Strona:Maria Rodziewiczówna - Nieoswojone Ptaki.djvu/130

Z Wikiźródeł, wolnej biblioteki
Ta strona została uwierzytelniona.

Włosy przy skórze obcięte były prawie siwe, twarz akby wyniszczona długą chorobą i opalona na bronz — oczy zimne i wygasłe, na ustach wyraz gorzkiego cynizmu i pogardy.
Podszedł do babki i pochylił się do jej ręki. Podała mu ją, jak królowa. Pocałował i dodał jako tłumaczenie spóźnienia:
— Musiałem się po podróży ogarnąć.
— Jedziesz z Orlina? — spytała tak ostrym tonem, jakiego nie znała w jej ustach Stankarowa.
— Tak! — odparł.
— Eh bien?
— Wszystko załatwione według babki woli.
Surowo, niespokojnie, pytająco nań patrzała.
Uśmiechnął się szyderczo z pogardliwem lekceważeniem:
— Oh, pas de morts. Ma cravache a suffi! — odparł, oglądając się wokoło.
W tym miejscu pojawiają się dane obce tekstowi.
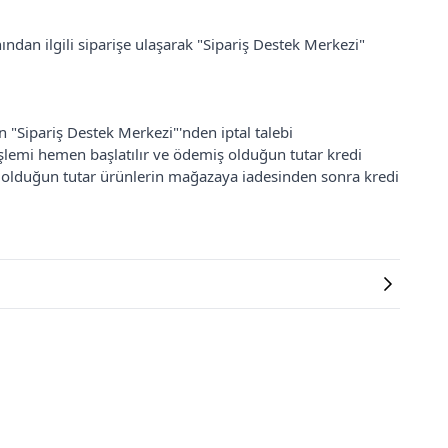
ından ilgili siparişe ulaşarak "Sipariş Destek Merkezi"
an "Sipariş Destek Merkezi"'nden iptal talebi
 işlemi hemen başlatılır ve ödemiş olduğun tutar kredi
ş olduğun tutar ürünlerin mağazaya iadesinden sonra kredi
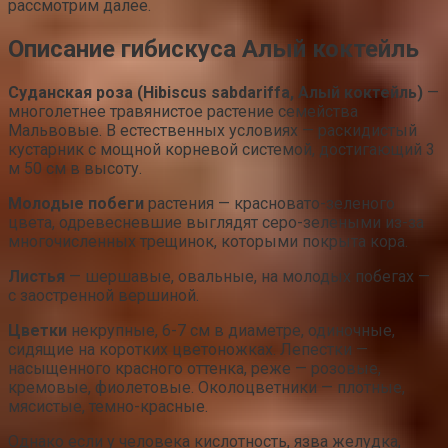
рассмотрим далее.
Описание гибискуса Алый коктейль
Суданская роза (Hibiscus sabdariffa, Алый коктейль)
—
многолетнее травянистое растение семейства
Мальвовые. В естественных условиях — раскидистый
кустарник с мощной корневой системой, достигающий 3
м 50 см в высоту.
Молодые побеги
растения — красновато-зеленого
цвета, одревесневшие выглядят серо-зелеными из-за
многочисленных трещинок, которыми покрыта кора.
Листья
— шершавые, овальные, на молодых побегах —
с заостренной вершиной.
Цветки
некрупные, 6-7 см в диаметре, одиночные,
сидящие на коротких цветоножках. Лепестки —
насыщенного красного оттенка, реже — розовые,
кремовые, фиолетовые. Околоцветники — плотные,
мясистые, темно-красные.
Однако если у человека кислотность, язва желудка,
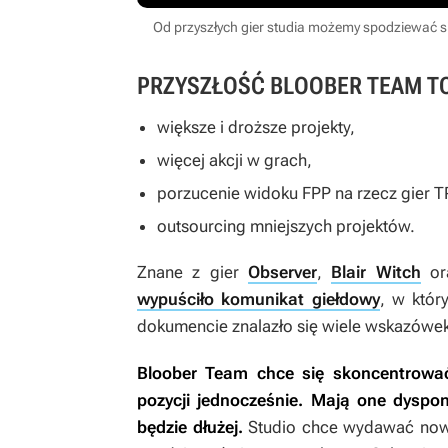
Od przyszłych gier studia możemy spodziewać s
PRZYSZŁOŚĆ BLOOBER TEAM T
większe i droższe projekty,
więcej akcji w grach,
porzucenie widoku FPP na rzecz gier T
outsourcing mniejszych projektów.
Znane z gier
Observer
,
Blair Witch
or
wypuściło komunikat giełdowy
, w któr
dokumencie znalazło się wiele wskazówek
Bloober Team chce się skoncentrowa
pozycji jednocześnie. Mają one dyspo
będzie dłużej.
Studio chce wydawać nowy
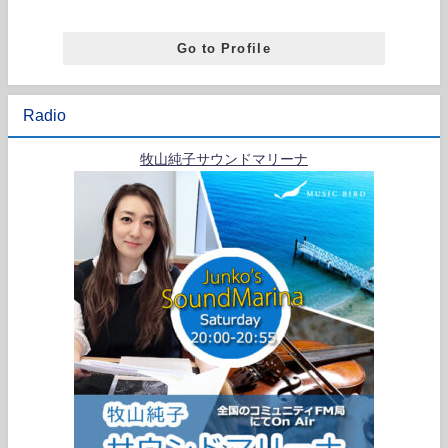
Go to Profile
Radio
牧山純子サウンドマリーナ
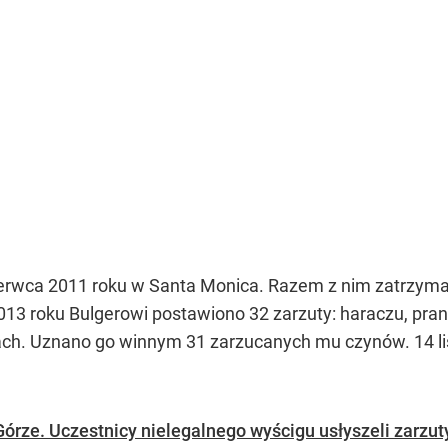
erwca 2011 roku w Santa Monica. Razem z nim zatrzyman
13 roku Bulgerowi postawiono 32 zarzuty: haraczu, prani
ch. Uznano go winnym 31 zarzucanych mu czynów. 14 li
Górze. Uczestnicy nielegalnego wyścigu usłyszeli zarzut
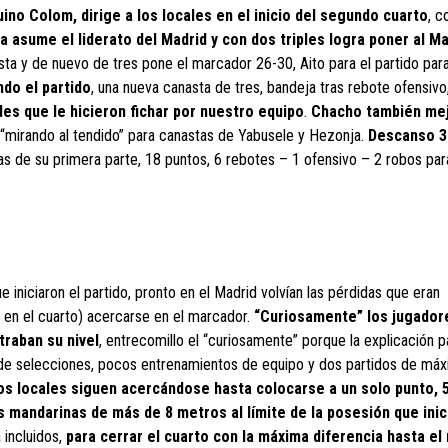
ino Colom, dirige a los locales en el inicio del segundo cuarto
, c
a asume el liderato del Madrid y con dos triples logra poner al Ma
esta y de nuevo de tres pone el marcador 26-30, Aito para el partido para
do el partido
, una nueva canasta de tres, bandeja tras rebote ofensivo,
es que le hicieron fichar por nuestro equipo
.
Chacho también me
“mirando al tendido” para canastas de Yabusele y Hezonja.
Descanso 3
icas de su primera parte, 18 puntos, 6 rebotes – 1 ofensivo – 2 robos pa
iniciaron el partido, pronto en el Madrid volvían las pérdidas que eran
6 en el cuarto) acercarse en el marcador.
“Curiosamente” los jugado
raban su nivel
, entrecomillo el “curiosamente” porque la explicación 
 de selecciones, pocos entrenamientos de equipo y dos partidos de má
os locales siguen acercándose hasta colocarse a un solo punto, 
 mandarinas de más de 8 metros al límite de la posesión que inic
 incluidos,
para cerrar el cuarto con la máxima diferencia hasta e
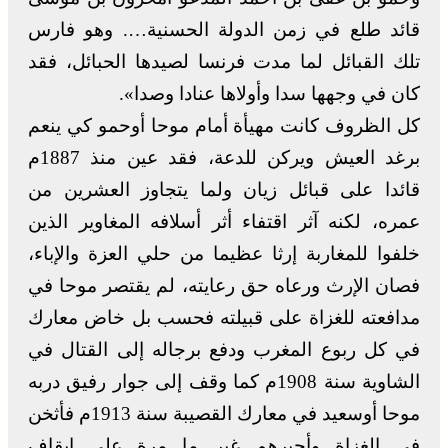
قائد طلع في زمن الدولة الحسنية…. وهو فارس
تلك القبائل لما مدت فرنسا لصيدها الحبائل، فقد
كان في وجهها سدا وأولاها عنادا وصدا».
كل الظروف كانت مهيأة أمام موحا أوحمو كي ينعم
برغد العيش ويركن للدعة، فقد عين منذ 1887م
قائدا على قبائل زيان ولما يتجاوز العشرين من
عمره، لكنه آثر اقتفاء أثر أسلافه المغاوير الذين
خلفوا للمغاربة إرثا عظيما من حلي العزة والإباء،
فصان الإرث ورعاه حق رعايته، لم يقتصر موحا في
مدافعته للغزاة على قبيلته فحسب بل خاض معارك
في كل ربوع المغرب ودفع برجاله إلى القتال في
الشاوية سنة 1908م كما وقف إلى جوار رفيق دربه
موحا أوسعيد في معارك القصيبة سنة 1913م فأثخن
في الغزاة وأجبرهم غير ما مرة على إيقاف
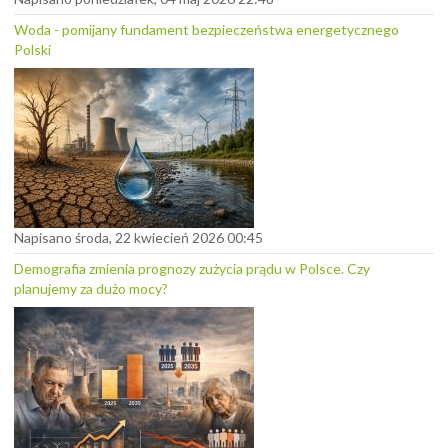
Woda - pomijany fundament bezpieczeństwa energetycznego
Polski
Napisano środa, 22 kwiecień 2026 00:45
Demografia zmienia prognozy zużycia prądu w Polsce. Czy
planujemy za dużo mocy?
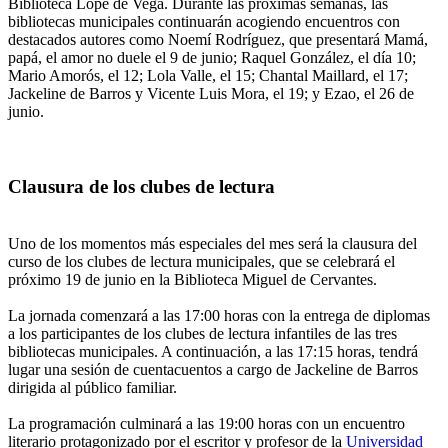
Biblioteca Lope de Vega. Durante las próximas semanas, las
bibliotecas municipales continuarán acogiendo encuentros con
destacados autores como Noemí Rodríguez, que presentará Mamá,
papá, el amor no duele el 9 de junio; Raquel González, el día 10;
Mario Amorós, el 12; Lola Valle, el 15; Chantal Maillard, el 17;
Jackeline de Barros y Vicente Luis Mora, el 19; y Ezao, el 26 de
junio.
Clausura de los clubes de lectura
Uno de los momentos más especiales del mes será la clausura del
curso de los clubes de lectura municipales, que se celebrará el
próximo 19 de junio en la Biblioteca Miguel de Cervantes.
La jornada comenzará a las 17:00 horas con la entrega de diplomas
a los participantes de los clubes de lectura infantiles de las tres
bibliotecas municipales. A continuación, a las 17:15 horas, tendrá
lugar una sesión de cuentacuentos a cargo de Jackeline de Barros
dirigida al público familiar.
La programación culminará a las 19:00 horas con un encuentro
literario protagonizado por el escritor y profesor de la
Universidad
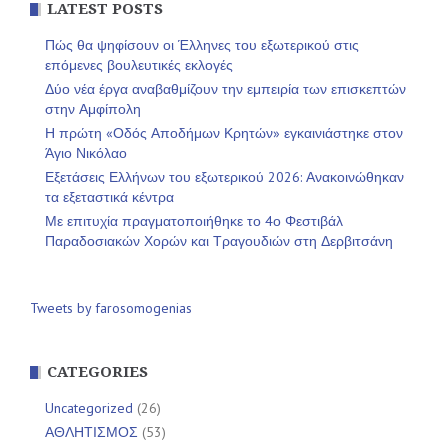
LATEST POSTS
Πώς θα ψηφίσουν οι Έλληνες του εξωτερικού στις
επόμενες βουλευτικές εκλογές
Δύο νέα έργα αναβαθμίζουν την εμπειρία των επισκεπτών
στην Αμφίπολη
Η πρώτη «Οδός Αποδήμων Κρητών» εγκαινιάστηκε στον
Άγιο Νικόλαο
Εξετάσεις Ελλήνων του εξωτερικού 2026: Ανακοινώθηκαν
τα εξεταστικά κέντρα
Με επιτυχία πραγματοποιήθηκε το 4ο Φεστιβάλ
Παραδοσιακών Χορών και Τραγουδιών στη Δερβιτσάνη
Tweets by farosomogenias
CATEGORIES
Uncategorized
(26)
ΑΘΛΗΤΙΣΜΟΣ
(53)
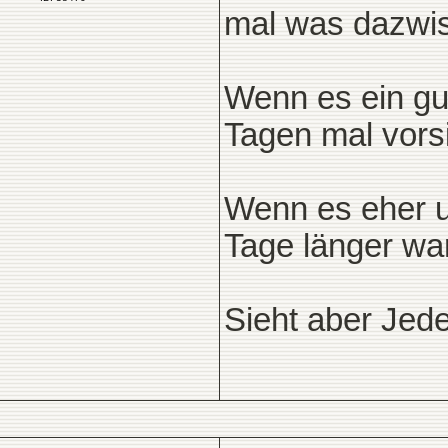
mal was dazwi
Wenn es ein gu
Tagen mal vorsi
Wenn es eher u
Tage länger war
Sieht aber Jed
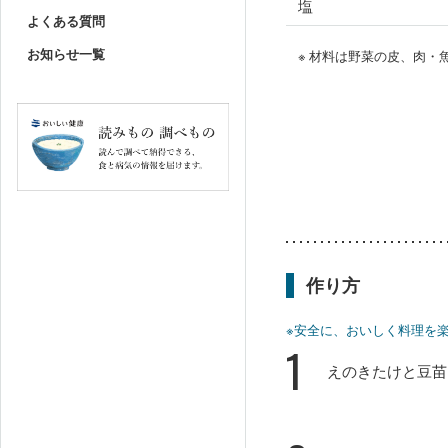
塩
よくある質問
お知らせ一覧
※ 材料は野菜の皮、肉
作り方
※安全に、おいしく料理を
1
えのきたけと豆苗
Teraz dopiero spostrzegł Stankarową i sekundę wzrok na niej zatrzymał, potem widząc, że babka jej nie prezentuje, ukłonił się w milczeniu.
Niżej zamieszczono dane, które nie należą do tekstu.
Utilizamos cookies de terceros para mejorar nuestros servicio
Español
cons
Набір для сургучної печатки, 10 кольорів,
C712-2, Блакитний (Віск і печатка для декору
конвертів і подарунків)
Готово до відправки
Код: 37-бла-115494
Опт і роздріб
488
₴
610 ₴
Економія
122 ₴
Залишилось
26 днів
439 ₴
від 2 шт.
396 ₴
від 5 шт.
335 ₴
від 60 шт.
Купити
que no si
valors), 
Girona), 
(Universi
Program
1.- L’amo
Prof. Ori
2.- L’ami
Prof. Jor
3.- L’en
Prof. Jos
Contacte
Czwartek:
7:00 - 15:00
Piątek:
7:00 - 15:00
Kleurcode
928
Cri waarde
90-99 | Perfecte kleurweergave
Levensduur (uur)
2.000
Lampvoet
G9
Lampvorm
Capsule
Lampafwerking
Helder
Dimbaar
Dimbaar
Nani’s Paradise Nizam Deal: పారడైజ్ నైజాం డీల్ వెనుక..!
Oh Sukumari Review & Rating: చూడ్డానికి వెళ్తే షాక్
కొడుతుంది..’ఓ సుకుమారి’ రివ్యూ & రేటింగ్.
Profesor się wreszcie obudził.
— Jesteś, hrabio, nareszcie? Widziałeś już, jak ci mole urządziły zbiory?
— Zniszczyły? Ha, to może będzie zajęcie zbierać na nowo.
— Jeśli cię cieszy chów moli, to dużo prościej kupuj stare futra, lub wełnę, i paś je! Przywiozłeś co nowego? Byłeś podobno w Kamerunie?